Multi-agent orchestration
Overview
Multi-agent orchestration refers to the coordination of two or more autonomous or semi-autonomous AI agents — each with its own context, tools, and objectives — to accomplish a task that would be impractical or inefficient for a single agent. The orchestration layer manages how agents are invoked, how their outputs are routed, and how conflicts or failures are resolved.
Multi-agent systems have been used in software for decades, but LLM-based multi-agent orchestration emerged as a practical pattern in 2023–2024, driven by the ability to direct agents with natural language and to compose tool-using (tool use) agents into pipelines without explicit hard-coded logic.
The field lacks settled vocabulary: agent coordination, agentic orchestration, and multi-agent systems are used interchangeably.
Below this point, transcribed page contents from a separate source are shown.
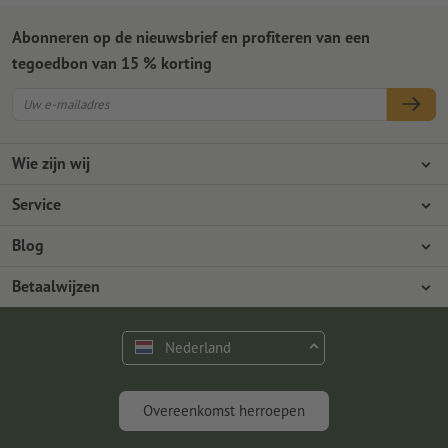
Abonneren op de nieuwsbrief en profiteren van een
tegoedbon van 15 % korting
Wie zijn wij
Ondernemingen
Service
Pers
Betaalwijzen
Blog
Vacatures en carrière
Verzending
Photoshop-tutorials
Betaalwijzen
Milieubescherming
Reclamatie
InDesign-tutorials
Overschrijving
Contact
Nederland
Premium programma
Gratis lettertypes en fonts
FAQ
Marketing en insights
Overeenkomst herroepen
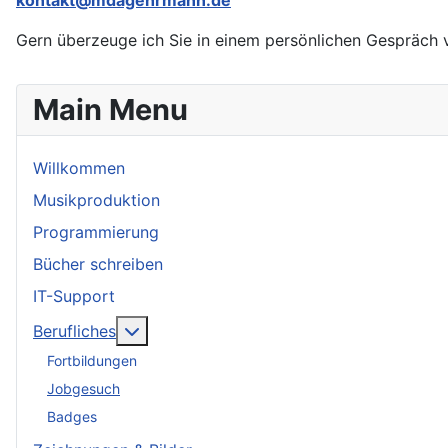
kontakt@mdagehrmann.de
Gern überzeuge ich Sie in einem persönlichen Gespräch 
Main Menu
Willkommen
Musikproduktion
Programmierung
Bücher schreiben
IT-Support
More about: Berufliches
Berufliches
Fortbildungen
Jobgesuch
Badges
This page treats orchestration as the coordination activity and multi-agent system as the resulting architecture.
Orchestration patterns
| Pattern | Description | When used |
|---|---|---|
| Sequential pipeline | Agent A output → Agent B input → … | Tasks with ordered, dependent stages |
| Parallel fan-out | Multiple agents tackle subtasks concurrently; results merged | Independent subtasks; research gathering |
| Hierarchical (orchestrator–worker) | Orchestrator agent decomposes task, delegates to workers, synthesizes | Complex planning with heterogeneous subtasks |
| Inter-agent review | Agent A produces draft; Agent B critiques; repeat | Quality-sensitive outputs |
Orchestrator vs worker agents
In hierarchical architectures:
- The orchestrator receives the high-level goal, decomposes it into subtasks, and routes them to workers.
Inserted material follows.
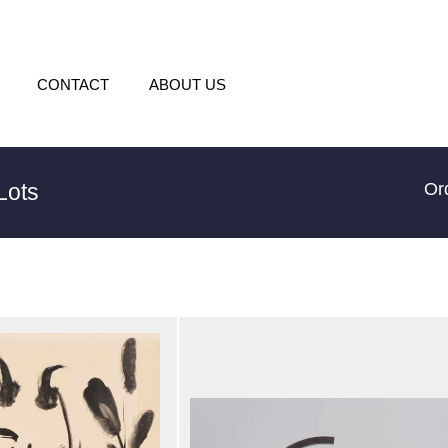
CONTACT
ABOUT US
Lots
Or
- Worker agents have narrower scope — a specialist coder, a retriever, a verifier — and report results back.
The orchestrator may itself be an LLM that reasons about delegation using Chain-of-thought or ReAct patterns.
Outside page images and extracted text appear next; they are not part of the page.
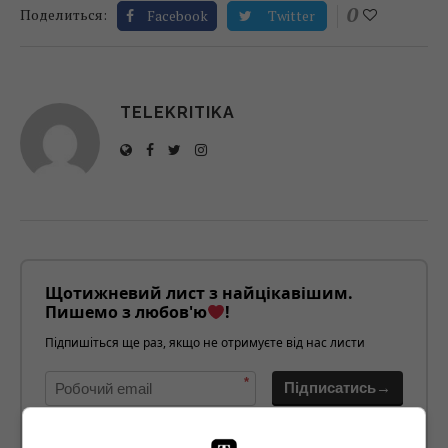
0
Поделиться:
Facebook
Twitter
TELEKRITIKA
Щотижневий лист з найцікавішим.
Пишемо з любов'ю
!
Підпишіться ще раз, якщо не отримуєте від нас листи
*
Підписатись→
Предоставлено SendPulse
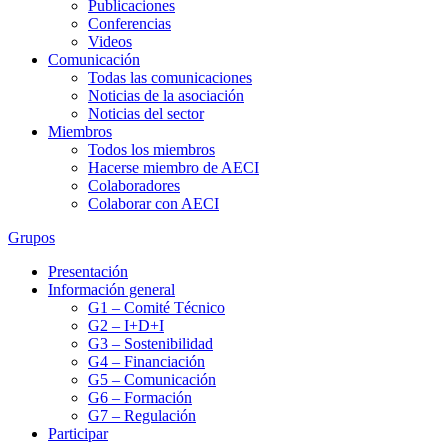
Publicaciones
Conferencias
Videos
Comunicación
Todas las comunicaciones
Noticias de la asociación
Noticias del sector
Miembros
Todos los miembros
Hacerse miembro de AECI
Colaboradores
Colaborar con AECI
Grupos
Presentación
Información general
G1 – Comité Técnico
G2 – I+D+I
G3 – Sostenibilidad
G4 – Financiación
G5 – Comunicación
G6 – Formación
G7 – Regulación
Participar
Distinction from a single agentic loop
| Dimension | Single agent (Agentic workflow) | Multi-agent orchestration |
|---|---|---|
| Agent count | One | Two or more |
| Context isolation | Single context window | Each agent has its own context |
| Parallelism | Sequential tool calls | Possible concurrent agent execution |
| Failure scope | One failure surface | Failures can be isolated or cascade |
A single ReAct-style agent with many tool calls is not multi-agent orchestration. Multi-agent requires distinct agent instances with separate contexts.
Frameworks
Common frameworks implementing multi-agent orchestration as of 2024–2025 include LangGraph, AutoGen (Microsoft), CrewAI, and the Anthropic Agent SDK. Framework-level implementations vary in how they handle message passing, state management, and failure.